During training with model.fit(), the key metrics are loss and accuracy (for classification). Loss tells us how far off the model's predictions are from the true answers. Accuracy shows how many predictions are correct. We watch these to see if the model is learning and improving over time.
model.fit() training loop in TensorFlow - Model Metrics & Evaluation
Confusion Matrix (example for binary classification):
Predicted
0 1
Actual 0 50 10
1 5 35
Here:
- True Positives (TP) = 35
- True Negatives (TN) = 50
- False Positives (FP) = 10
- False Negatives (FN) = 5
Total samples = 50 + 10 + 5 + 35 = 100
From this, metrics like precision and recall can be calculated to understand model performance.
When training a model, improving one metric can lower another. For example, if the model tries to catch all positive cases (high recall), it might also catch more wrong ones (lower precision). If it tries to be very sure before predicting positive (high precision), it might miss some positives (lower recall). Understanding this helps decide what to focus on depending on the problem.
Example: In training a spam filter with model.fit(), you might want high precision to avoid marking good emails as spam. But in training a cancer detector, high recall is more important to catch all possible cases.
Good training metrics:
- Loss steadily decreases over epochs.
- Accuracy steadily increases and stabilizes at a high value (e.g., above 80% for many tasks).
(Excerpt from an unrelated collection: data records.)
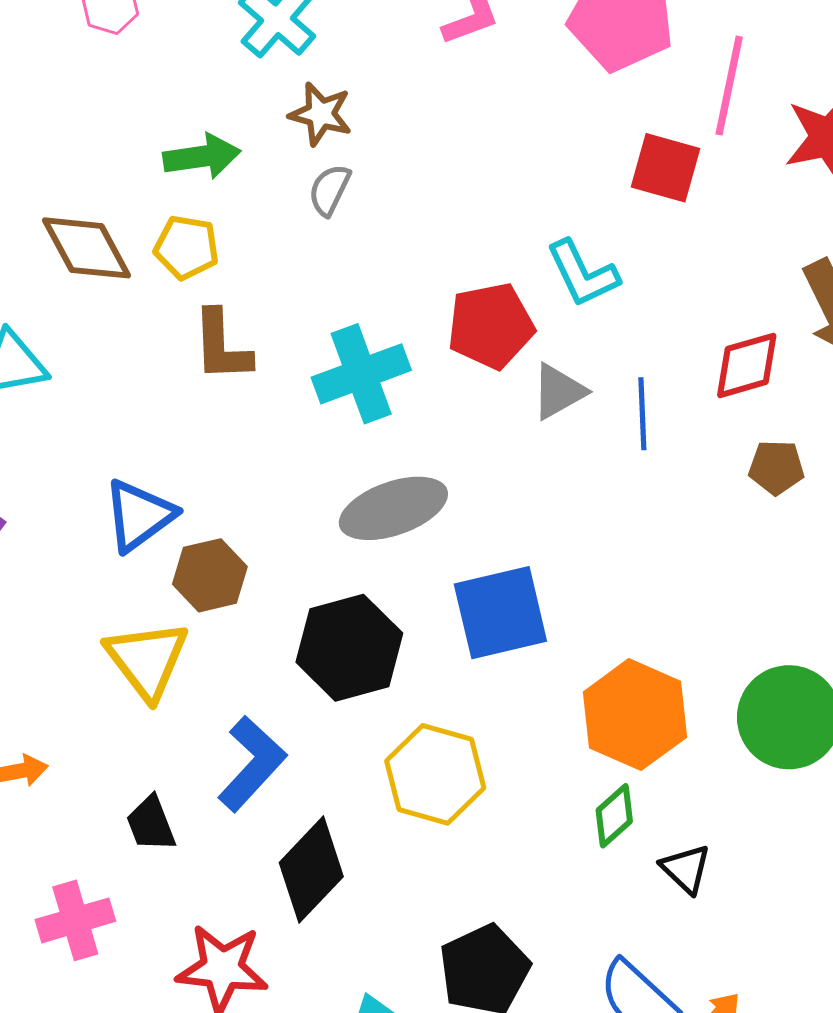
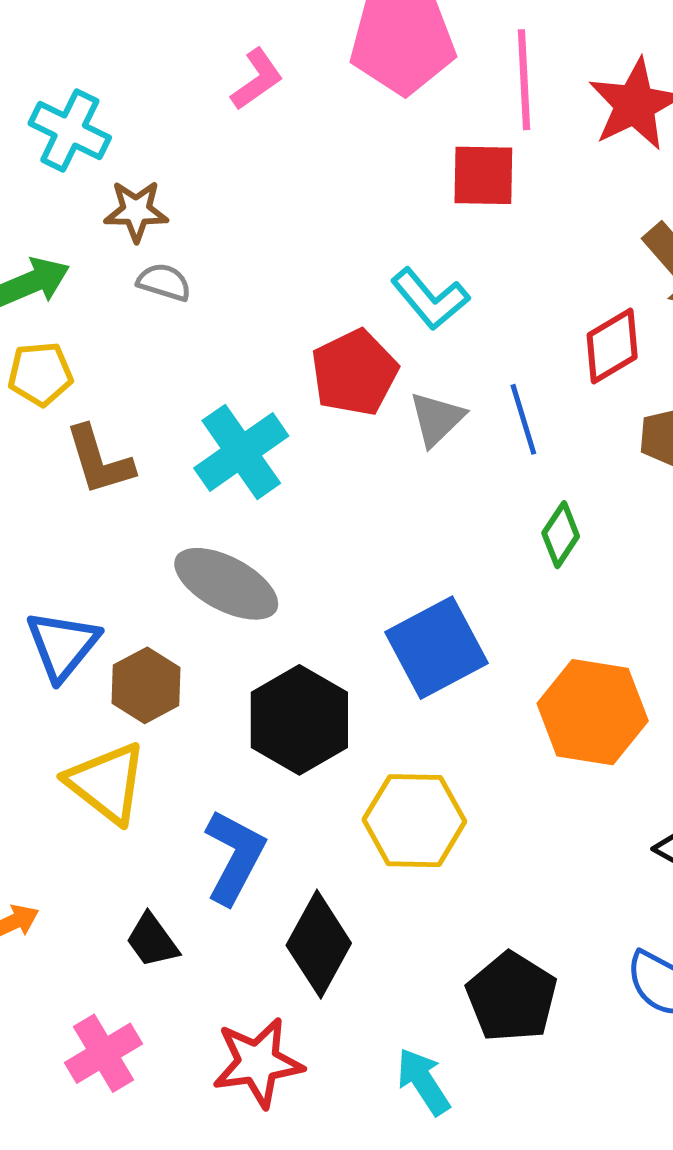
gray semicircle: (330, 190) -> (164, 282), turned 96
gray ellipse: (393, 508) -> (226, 584), moved, turned 62
green diamond: (614, 816) -> (561, 535), moved

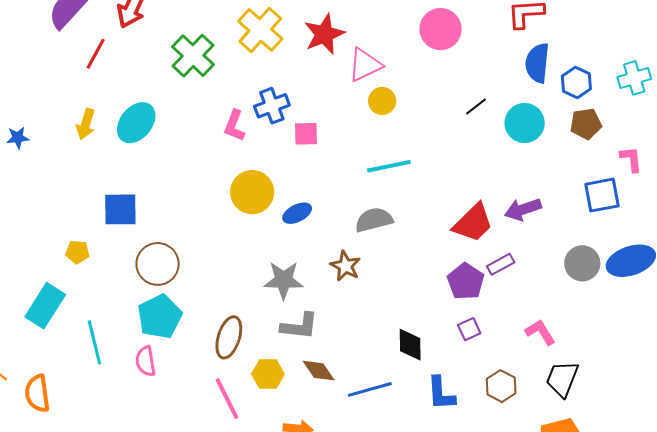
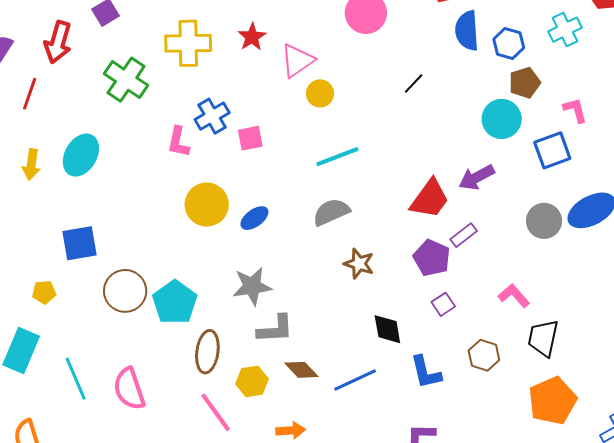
yellow cross: (260, 30) -> (188, 43), turned -33
red star: (324, 34) -> (252, 37), size x0.7
cyan circle: (525, 123) -> (502, 119), moved
brown star: (346, 266) -> (359, 264), moved
cyan pentagon: (160, 317) -> (175, 302), moved
pink semicircle: (146, 361) -> (129, 389), size x1.4

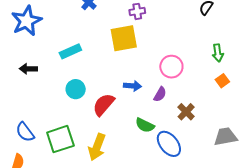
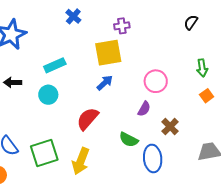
blue arrow: (132, 86) -> (105, 83), moved, turned -48
cyan circle: (76, 89) -> (48, 95), moved
blue ellipse: (169, 144) -> (153, 158), turned 32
- Precision and recall improve together or balance well for the problem.
Bad training metrics:
- Loss stays high or fluctuates wildly.
- Accuracy remains low or does not improve.
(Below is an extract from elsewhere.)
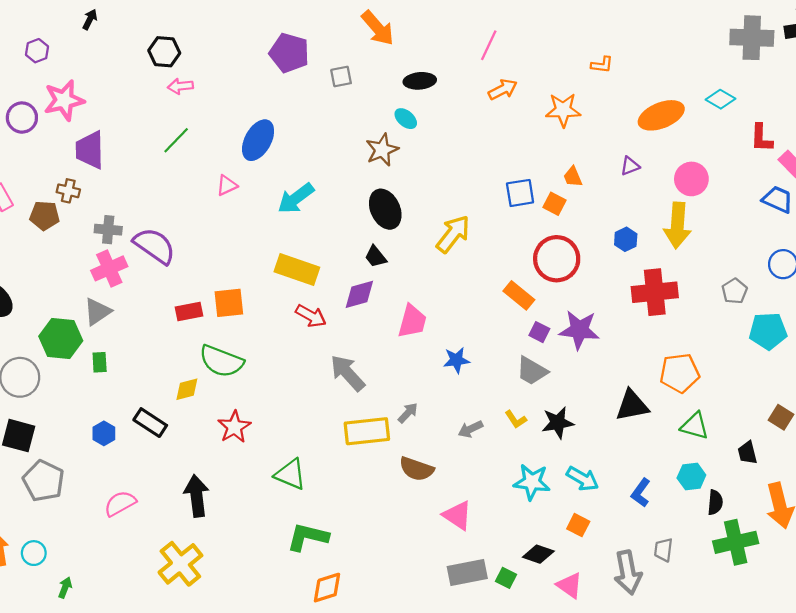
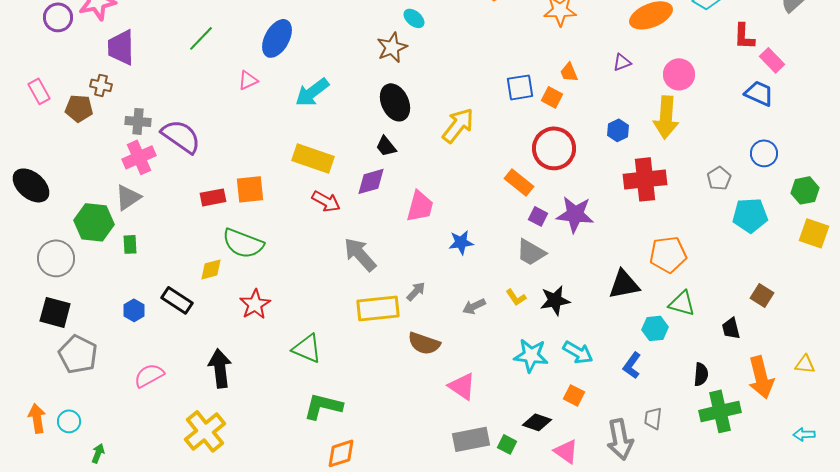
cyan hexagon: (691, 477) -> (655, 328), moved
- Precision or recall is very low, indicating poor prediction quality.
- Accuracy paradox: High accuracy can be misleading if classes are imbalanced (e.g., 95% accuracy by always predicting the majority class).
- Data leakage: If training data leaks into validation, metrics look better but model won't work well on new data.
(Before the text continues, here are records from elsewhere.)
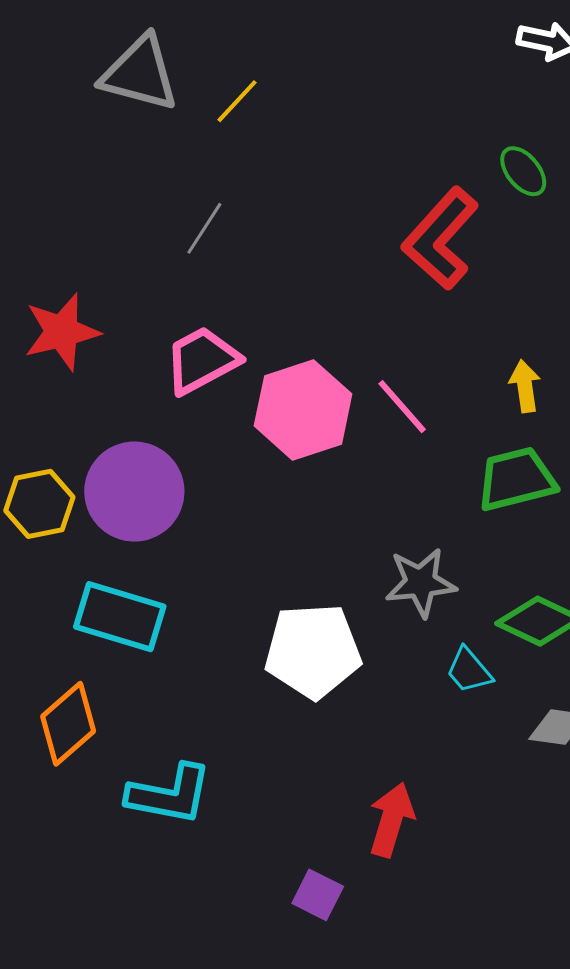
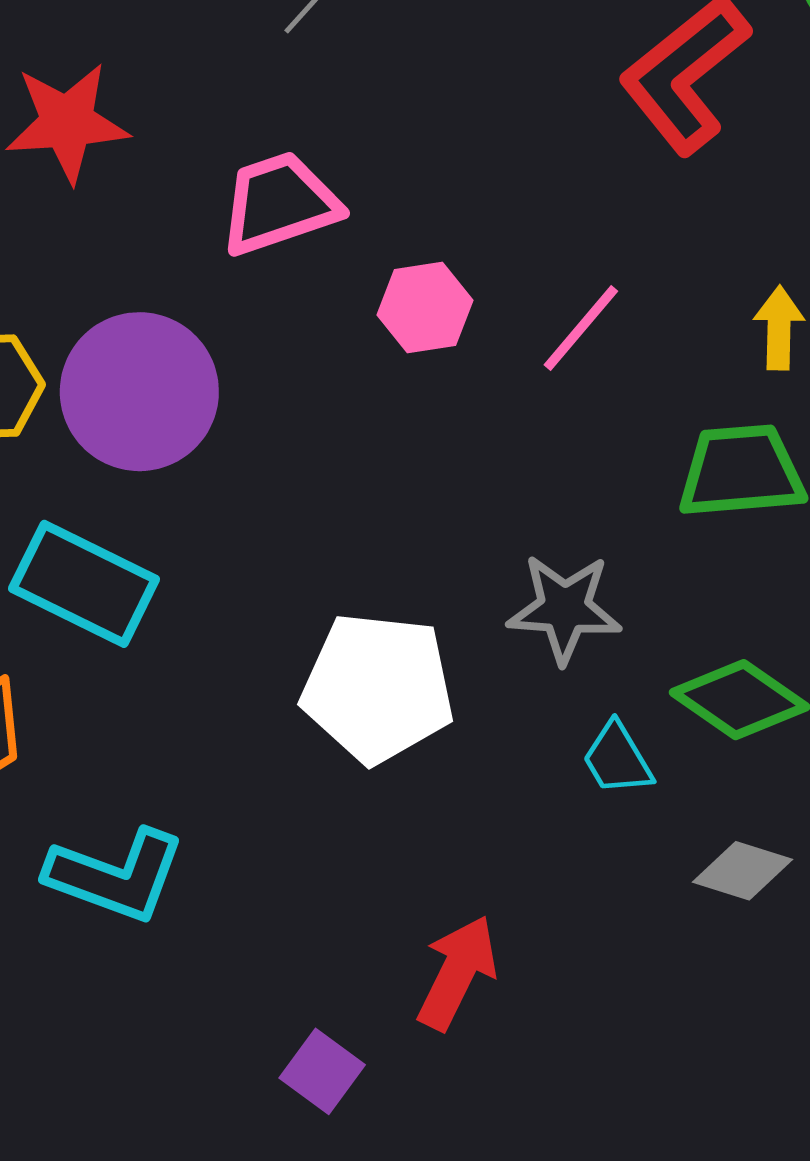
pink line: (402, 407) -> (581, 328), turned 72
pink hexagon: (303, 410) -> (425, 308), size x0.6

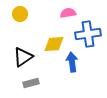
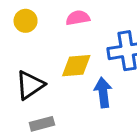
pink semicircle: (68, 13) -> (78, 18), moved

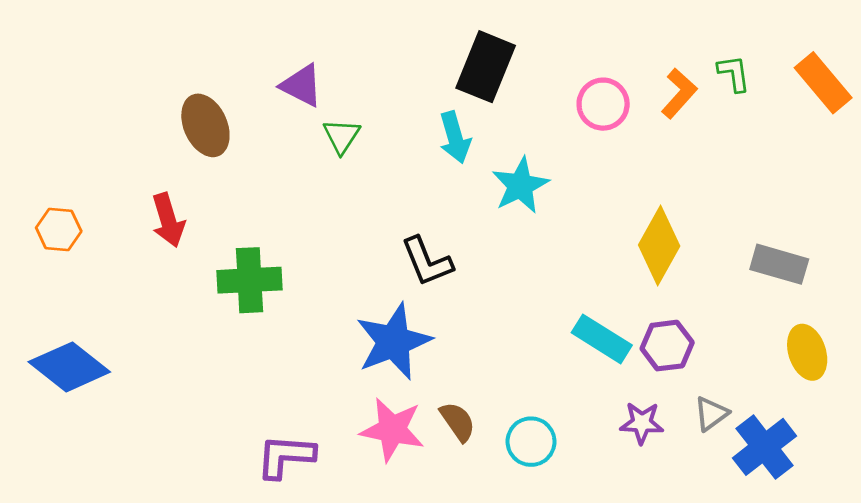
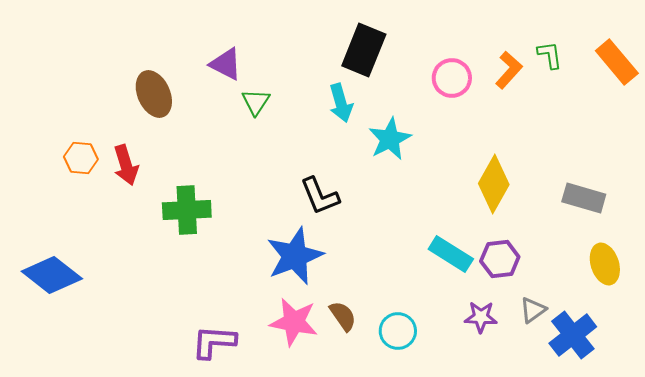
orange hexagon: (59, 229) -> (81, 158), moved

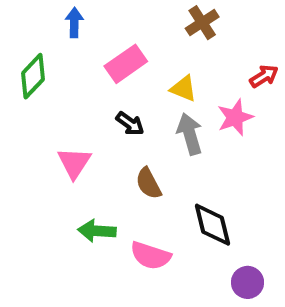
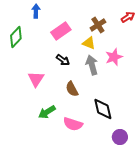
brown cross: (202, 23) -> (98, 25), moved
red arrow: (264, 76) -> (128, 17), moved
green arrow: (97, 231) -> (47, 112), turned -36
- Overfitting indicators: Training loss decreases but validation loss increases, showing the model memorizes training data but fails to generalize.
- Ignoring validation metrics: Only looking at training metrics can hide poor real-world performance.
Your model.fit() training shows 98% accuracy but only 12% recall on fraud cases. Is this good for production? Why or why not?
Answer: No, it is not good. Even though accuracy is high, the model misses most fraud cases (low recall). For fraud detection, catching fraud (high recall) is critical. This model would let many frauds go undetected.